▸ **Required work**:
Below is a listing; retype exactly the line with "some very unfriendly competition coming their" and every line after it through the end, and only those, leaving out the pictures.

▸ **Records supplied**:
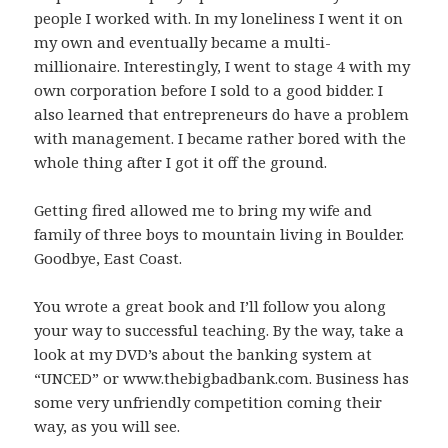
people I worked with. In my loneliness I went it on
my own and eventually became a multi-
millionaire. Interestingly, I went to stage 4 with my
own corporation before I sold to a good bidder. I
also learned that entrepreneurs do have a problem
with management. I became rather bored with the
whole thing after I got it off the ground.
Getting fired allowed me to bring my wife and
family of three boys to mountain living in Boulder.
Goodbye, East Coast.
You wrote a great book and I’ll follow you along
your way to successful teaching. By the way, take a
look at my DVD’s about the banking system at
“UNCED” or www.thebigbadbank.com. Business has
some very unfriendly competition coming their
way, as you will see.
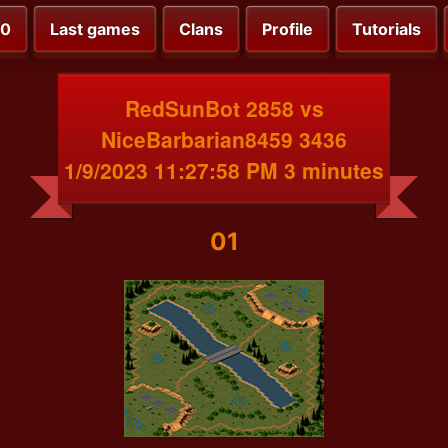
00
Last games
Clans
Profile
Tutorials
RedSunBot 2858 vs
NiceBarbarian8459 3436
1/9/2023 11:27:58 PM 3 minutes
01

▸ **Response**:
some very unfriendly competition coming their
way, as you will see.
00
Last games
Clans
Profile
Tutorials
RedSunBot 2858 vs
NiceBarbarian8459 3436
1/9/2023 11:27:58 PM 3 minutes
01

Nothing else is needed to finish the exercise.